A PANTHER subfamily can represent more than one MEROPS identifier. For example, if an inhibitory protein contains more than one inhibitor unit, there may be a MEROPS identifier for each unit, but only one PANTHER subfamily accession for the whole protein. For example, PANTHER subfamily PTHR10913:SF45 represents ovoinhibitor, which has seven inhibitor units assigned the MEROPS accessions I01.004 to I01.010. However, there are instances where a PANTHER subfamily accession corresponds to more than one MEROPS identifier, even though there is only one peptidase unit in each of the proteins. This can occur when a gene duplication has preceded speciation, but different characteristics have subsequently evolved. For example, PTHR11533:SF205 corresponds to MEROPS identifiers M01.006 (Ape2 aminopeptidase from fungal mitochondria), M01.007 (Aap1΄ aminopeptidase from fungal cytoplasm), M01.010 (cytosol alanyl aminopeptidase from animal cytoplasm) and M01.015 (aminopeptidase H11 from nematodes, which is a type II membrane protein): the proteins differ in their localization even though the genes are orthologous. If gene duplication occurs after speciation, but only in a limited set of organisms, there may not be enough examples in the PANTHER organism set to establish an identifier. For example, PTHR10201:SF151 corresponds to MEROPS identifiers M10.001 (matrix metallopeptidase-1; MMP1), M10.033 (rodent collagenase-like A peptidase) and M10.034 (rodent collagenase-like B peptidase); the gene duplication of mmp1 is confined to rodents.
Identifying new MEROPS holotypes
Because PANTHER may divide a family into subfamilies, and not all subfamilies within a family map to a MEROPS holotype, a sequence from an unmapped PANTHER subfamily could theoretically represent a new MEROPS holotype for an uncharacterized protein. There are 1136 subfamilies from 134 PANTHER families mapped to MEROPS families that are not mapped to MEROPS identifiers. We are investigating the possibility of adding additional model organisms to the MEROPS set from the PANTHER set to enable us to create more holotypes.
Cross-references from MEROPS to the PANTHER website are shown on the family, peptidase and inhibitor summary pages of MEROPS (see Figure 1). Reciprocal cross-references will also appear in the next release of PANTHER.

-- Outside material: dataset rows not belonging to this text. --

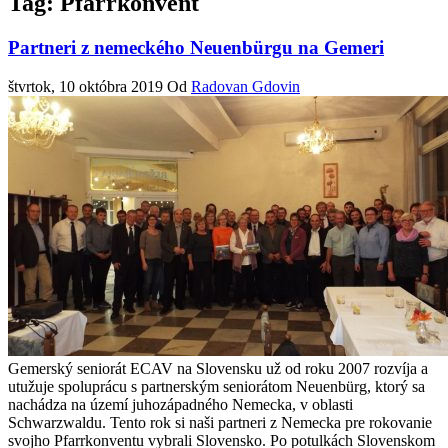
Tag: Pfarrkonvent
Partneri z nemeckého Neuenbürgu na Gemeri
štvrtok, 10 októbra 2019
Od
Radovan Gdovin
Gemerský seniorát ECAV na Slovensku už od roku 2007 rozvíja a
utužuje spoluprácu s partnerským seniorátom Neuenbürg, ktorý sa
nachádza na území juhozápadného Nemecka, v oblasti
Schwarzwaldu. Tento rok si naši partneri z Nemecka pre rokovanie
svojho Pfarrkonventu vybrali Slovensko. Po potulkách Slovenskom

Changes to existing features and methodologies
Sequence searching
The MEROPS sequence libraries have been made available via the protein ‘Sequence Similarity Search’ pages on the EMBL-EBI website (http://www.ebi.ac.uk/Tools/sss/). The MEROPS libraries can be found under the ‘Other Protein Databases’ tag. There are three MEROPS sequence libraries: MEROPS-MPRO, which contains full-length sequences for all the proteins in the MEROPS collection; MEROPS-MPEP, which contains only the sequences of the peptidase and inhibitor units from all the sequences in the MEROPS collection; and MEROPS-MP, which contains the sequences of peptidase and inhibitor units from all MEROPS family and subfamily type examples, and all holotypes. We recommend that a search is first performed against MEROPS-MP to identify that a protein sequence is a peptidase or inhibitor homologue, and then against either of the other two libraries to discover whether or not the sequence is in our collection. The MEROPS libraries can be searched with BLASTP (http://www.ebi.ac.uk/Tools/sss/ncbiblast/), PSIBLAST (http://www.ebi.ac.uk/Tools/sss/psiblast/) or FastA (http://www.ebi.ac.uk/Tools/sss/fasta/).

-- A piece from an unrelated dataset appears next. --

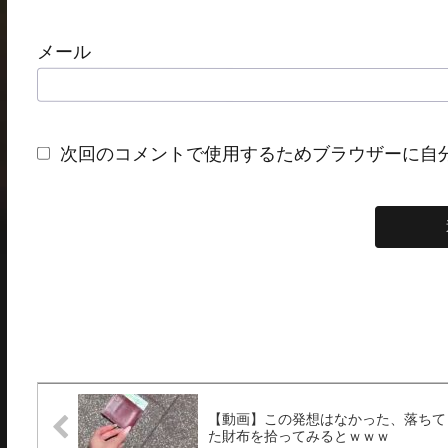
メール
次回のコメントで使用するためブラウザーに自
【動画】この発想はなかった、落ちて
た財布を拾ってみるとｗｗｗ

It is now also possible to search the MEROPS sequence library with HMMER using phmmer (https://www.ebi.ac.uk/Tools/hmmer/search/phmmer), hmmsearch (https://www.ebi.ac.uk/Tools/hmmer/search/hmmsearch) or jackhmmer (https://www.ebi.ac.uk/Tools/hmmer/search/jackhmmer) by selecting ‘MEROPS’ from ‘Current database selection:’. This repertoire of searches have been introduced because using a profile HMM search is typically more sensitive and faster than a BLAST search. If a search against UniProtKB returns peptidase or peptidase inhibitor sequences, the user is advised to search the MEROPS sequence library for more information and annotation. For a known peptidase or protein inhibitor sequence, the user can search UniProtKB with HMMER, quickly returning all known homologues.
Unfortunately, because a maximum sequence limit imposed by EMBL-EBI, the existing MEROPS batch Blast (19) has been suspended. We are working on a replacement service.

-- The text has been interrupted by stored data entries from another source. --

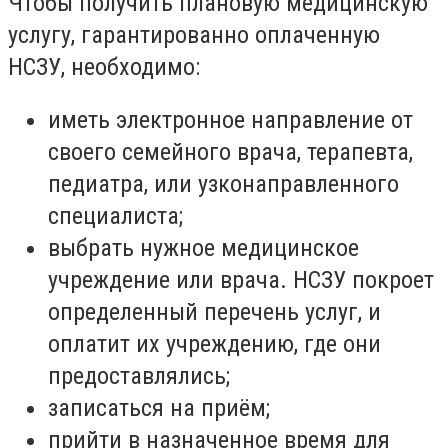
Чтобы получить плановую медицинскую
услугу, гарантированно оплаченную
НСЗУ, необходимо:
иметь электронное направление от
своего семейного врача, терапевта,
педиатра, или узконаправленного
специалиста;
выбрать нужное медицинское
учреждение или врача. НСЗУ покроет
определенный перечень услуг, и
оплатит их учреждению, где они
предоставлялись;
записаться на приём;
прийти в назначенное время для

MEROPS sequence accessions
We are now using HMMER3 as well as BLASTP to assemble protein families. The most recent search of the UniProtKB database using MEROPS family type example sequences and HMMER3 returned >500 000 additional peptidase and inhibitor homologues. The number of sequences annotated in the MEROPS database has doubled since release 9.13, and this has forced a change in the accession number for each sequence. We have added an extra digit, so that the accession is now ‘MER’ followed by seven digits. For existing accessions we have added a zero after ‘MER’, for example, the human pepsin A sequence is now MER0000885.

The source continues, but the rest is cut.